From the interview with Kellie McElhaney, the faculty member who is director of the Center for Responsible Business at the Haas School, we learn that the intent of the program is to teach MBA and MFE (Masters of Financial Engineering) matriculants about investing.

Just on this information alone, I have grave concerns about the direction Haas is taking business education.

In January, I wrote this post, commenting on an article in the Wall Street Journal regarding the very theme of this new Haas program, "socially responsible investing." It wasn't very pretty. Not at all.

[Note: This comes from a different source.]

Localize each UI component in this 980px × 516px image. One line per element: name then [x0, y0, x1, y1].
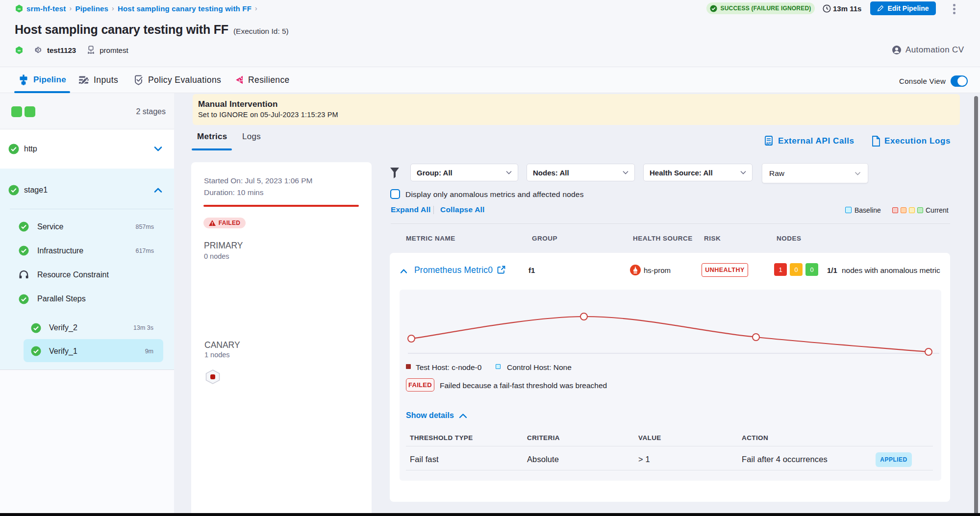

I will cite just three passages from the Journal piece by Jon Entine, a fellow at the American Enterprise Institute, which I also cited in the January post,

"The social investing community also suffers from the hubris that it can separate the good guys from the bad guys. The Times report mentioned that half of the children attending a high school in South Africa suffer from asthma and other respiratory disorders that the Gates Foundation is committed to eradicating. It noted that a nearby refinery that spews out pollutants is owned in part by a foundation-held company, BP. Outrages like this would not happen, the Times suggested, if only the foundation would use socially responsible rating services of firms like the Calvert Group in Bethesda, Md. So much for investigative reporting. Calvert not only invests in BP, it praises the company as an environmental leader. For the record, Calvert added Enron to its approved list in March 2001, just as its ethical house of cards was collapsing, and also owned HealthSouth, ImClone and other ethically-challenged firms.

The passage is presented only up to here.